As if we needed reminding that the curtains have drawn on the city’s once lively press, John Lee has Beijing’s back in ensuring nobody forgets.
Exporters feel the pain of a contracting Chinese economy
Kaohsiung container port. Photo: WikiCommons.
Taiwan exports were down 20% from their 2021 December peak, reports Bloomberg, which suggests more to come given that orders from China and Hong Kong dropped more than 25% last month.
‘If China’s economy remains sluggish and reopening in China keeps on being postponed, that is a very significant pressure on Taiwan’s trade side,’ said Ma Tieying, an economist at DBS Group Holdings Ltd. ‘In terms of electronics, chemicals, commodities-related sectors, the dependence ratio on China’s market is still pretty high for Taiwan’s exports.’
Taiwan has been trying to ween itself off its China trade addiction for more than two decades, with – for example – a variety of “Go South” policies that have indeed seen “some diversion of Taiwanese exports to Southeast Asia, according to Darson Chiu, research fellow at the Taiwan Institute of Economic Research.”
It’s a step in the right direction but far from a fait accompli.
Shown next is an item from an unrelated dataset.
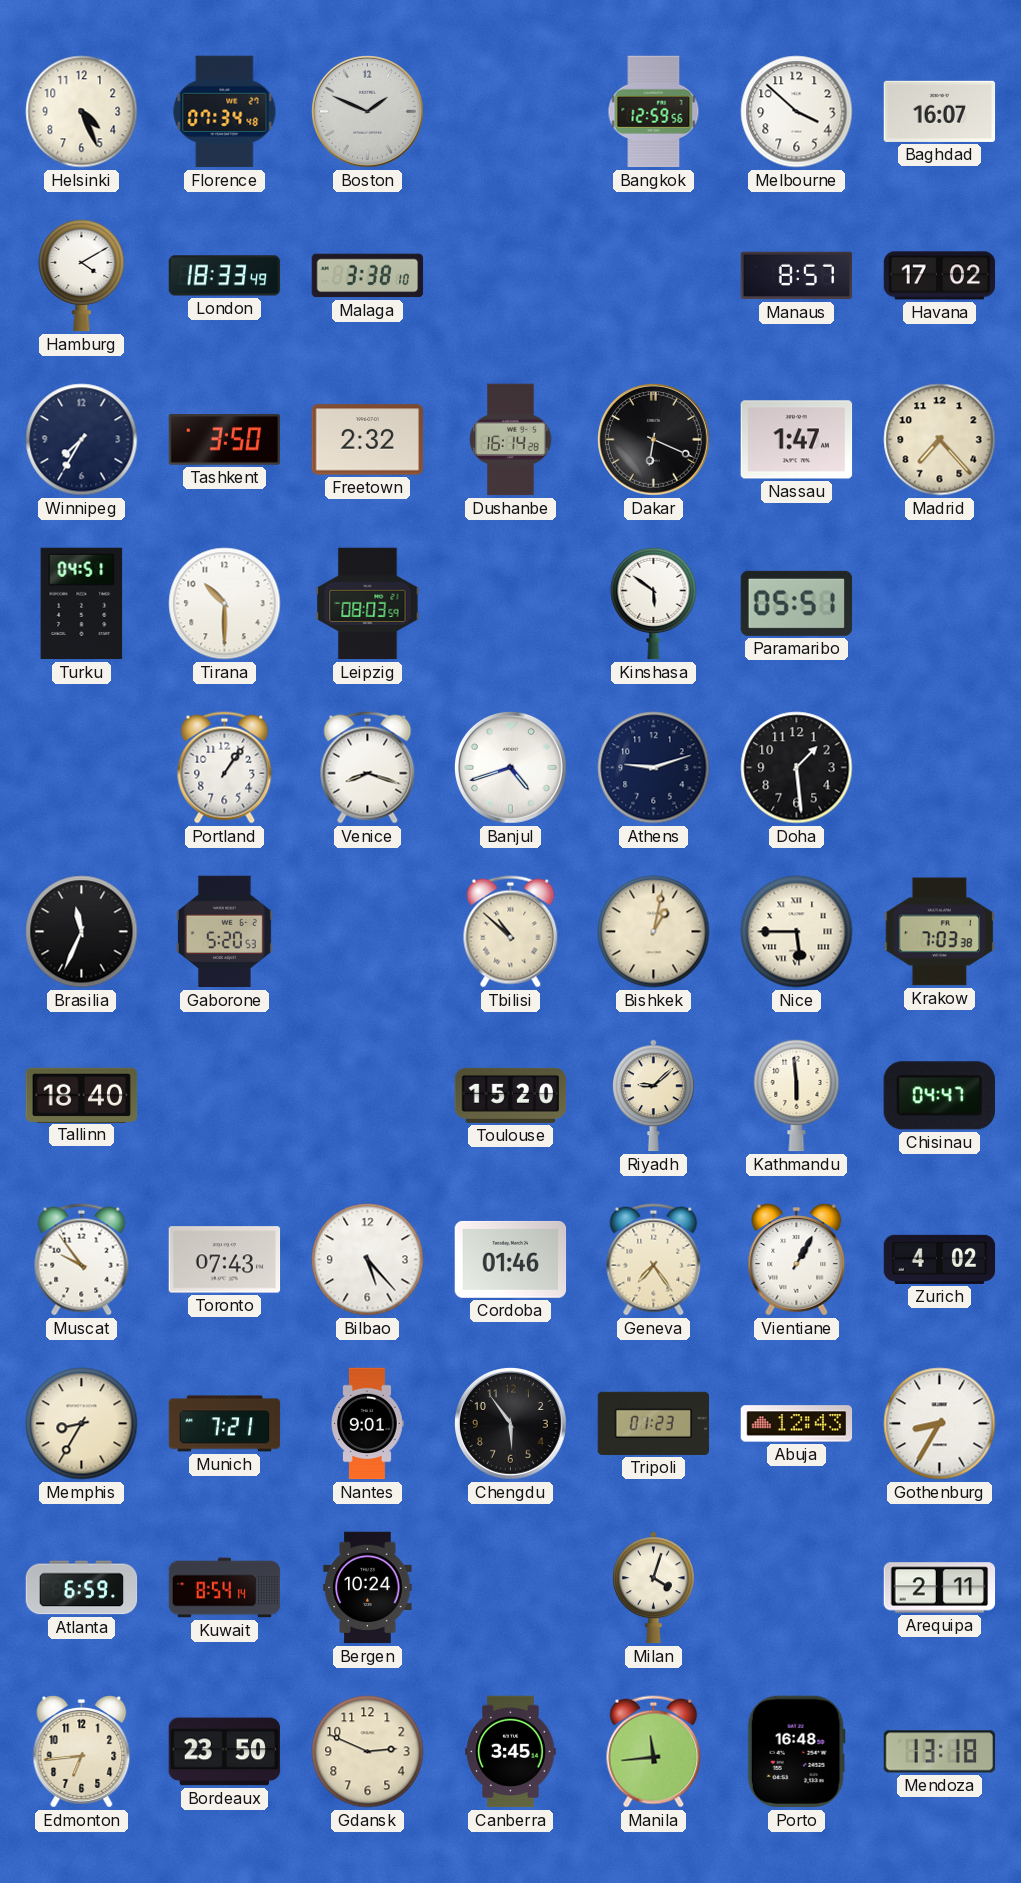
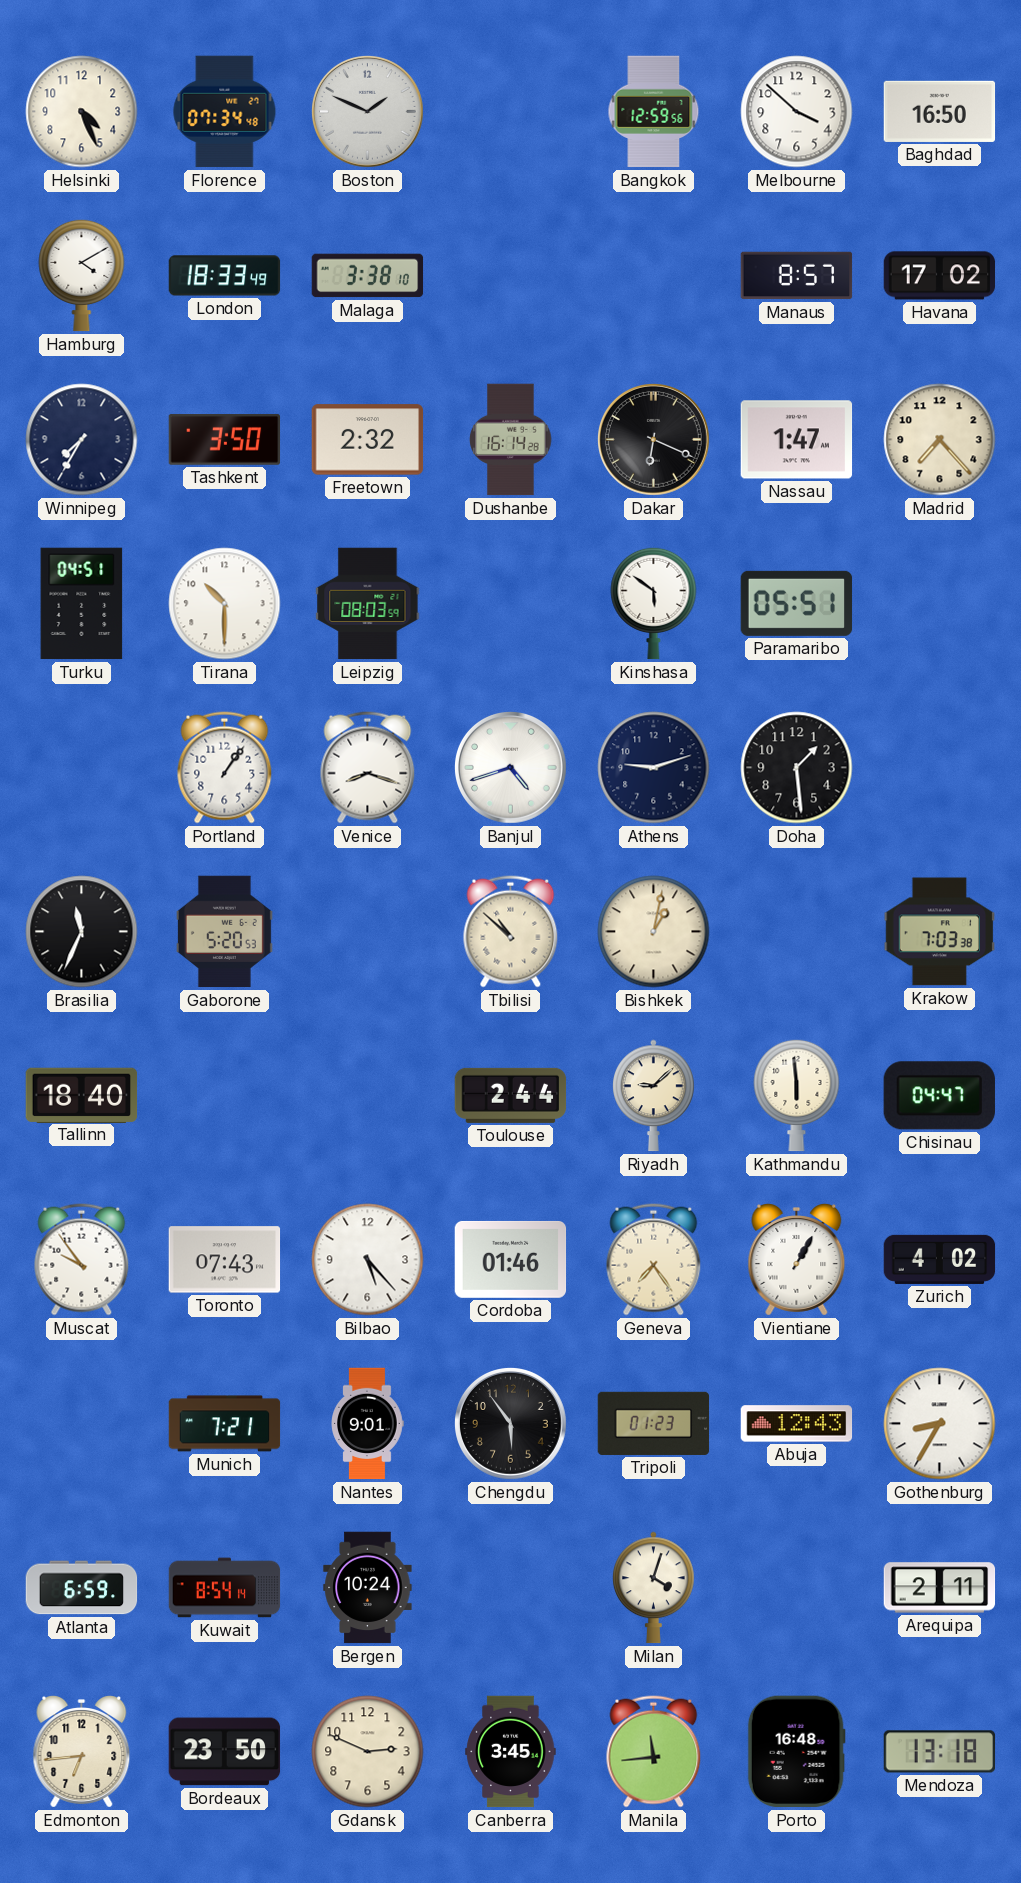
Baghdad: 16:07 -> 16:50
Nice: 5:45 -> none
Toulouse: 15:20 -> 2:44
Memphis: 8:35 -> none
‘This can somewhat make up for the blows from exports to China, but China’s supply chain is definitely still stronger than that of Southeast Asia,’ Chiu said.
New tourism rules set to go into force on 13 October
Head of the Central Epidemic Command Center (CECC) Victor Wang (Wáng Bìshèng, 王必勝) said on Thursday that that Taiwan’s new "0+7" entry system, in which quarantine is replaced by personal health monitoring, will be launched by mid-October at the latest, according to CNA.
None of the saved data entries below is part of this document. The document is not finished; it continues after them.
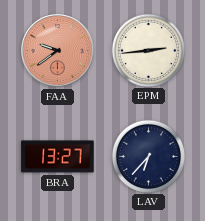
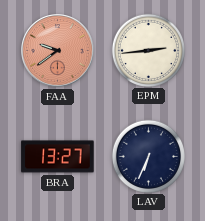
LAV: 6:37 -> 6:34
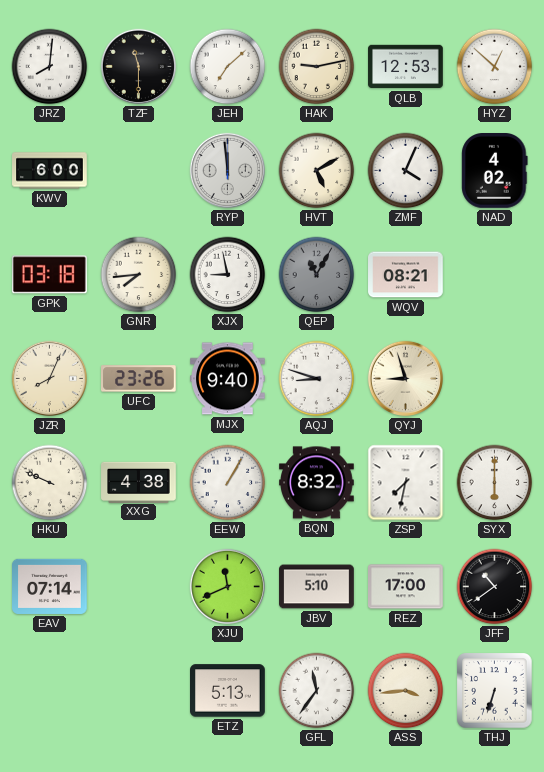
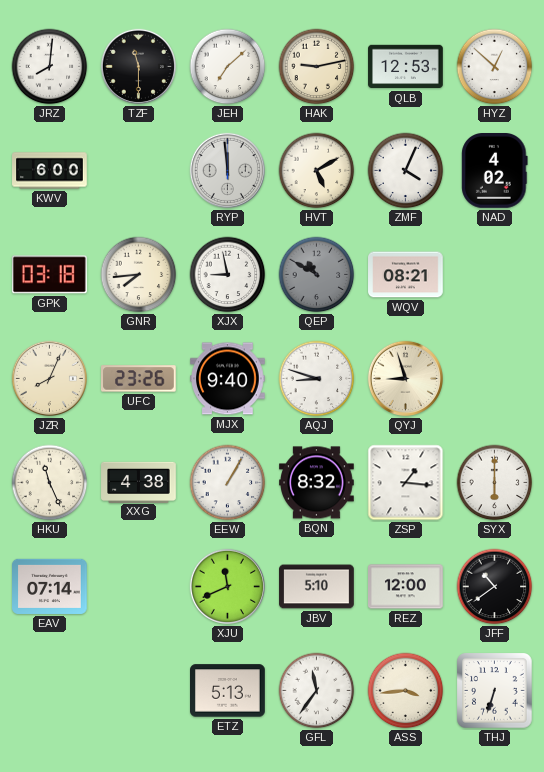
QEP: 11:05 -> 10:50
HKU: 9:49 -> 11:26
ZSP: 7:32 -> 1:16
REZ: 17:00 -> 12:00
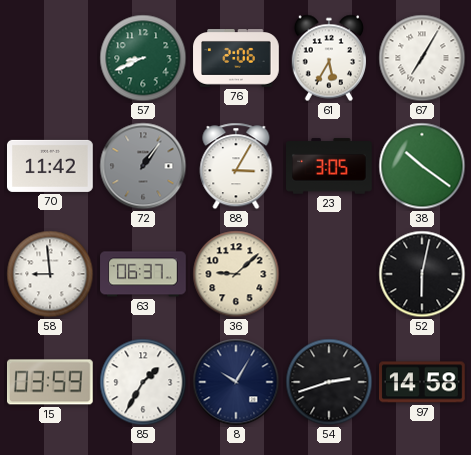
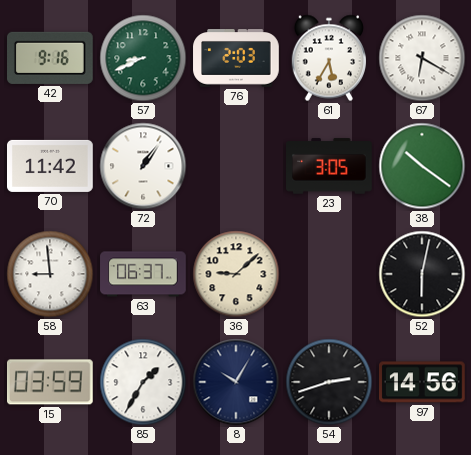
42: none -> 9:16
76: 2:06 -> 2:03
67: 7:05 -> 6:20
72 dial: grey -> white
88: 3:05 -> none
97: 14:58 -> 14:56
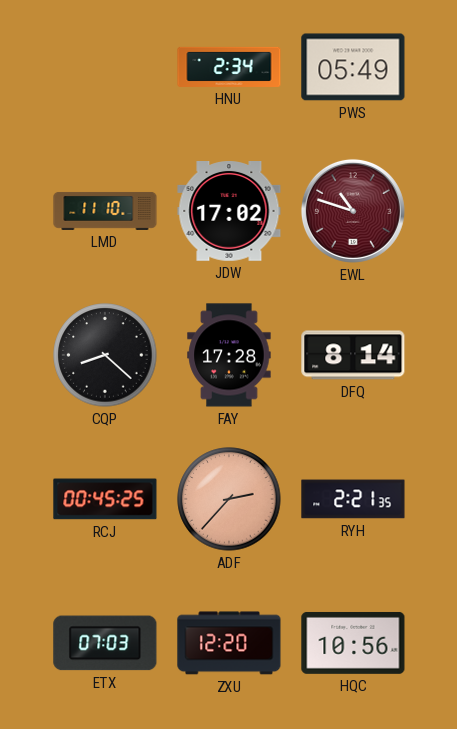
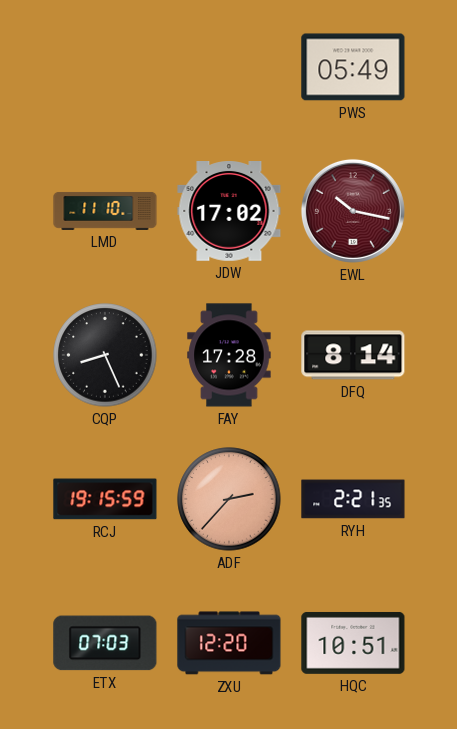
HNU: 2:34 -> none
EWL: 10:48 -> 10:17
CQP: 8:22 -> 8:26
RCJ: 00:45 -> 19:15
HQC: 10:56 -> 10:51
The domestic mask mandate will be lifted in stages, as will visa-free entry, Wang said.
The first stage – from September 29 – will cap weekly incoming passengers at 60,000, with loosened quarantine measures measures and the cancellation of saliva tests upon arrival.
The second stage, from October 13, will cap incoming passengers at 150,000 per week, allowing citizens from visa-free countries entry and bans on tour groups lifted.
Authorities accused of torturing Tibetans – 1 to death – for praying in public
Better times for prayer, Lhasa, circa 1994. Photo: ChinaDiction.
Sources in exile have told Radio Free Asia (RFA) that five Tibetans were allegedly arrested and tortured “for publicly lighting incense and praying.”
One of the Tibetans has reportedly died.
The five Tibetans, identified as Chugdhar, Ghelo, Tsedo, Bhamo and Kori, lit incense and prayed for the long life of the exiled Tibetan spiritual leader, the Dalai Lama, in Sertar county (in Chinese Seda), in China’s northwestern Sichuan province on August 24.
‘The arrested Tibetans were appointed by the local Tibetans in their area to lead religious activities,’ a Tibetan living in exile, who requested anonymity for security reasons, told RFA’s Tibetan Service.
In Setar, which has repeatedly come under assault by the Chinese authorities, prayer flags are reportedly outlawed and incense – key to some Tibetan religious rituals – is banned because it causes environmental pollution, the source told RFA.
Imagine your very own baby – now imagine it wrapped in cabbage
Thanks to Manya Koetse, founder of the highly recommended What’s on Weibo, who dug up a “new-arrival” meme that is sure to take the world by storm.
Note the “cabbage hat,” which appears to come with the cabbage wrapping at a bargain price of CNY25, or just US$3.55, which is probably cheaper and better for your baby than a Big Mac.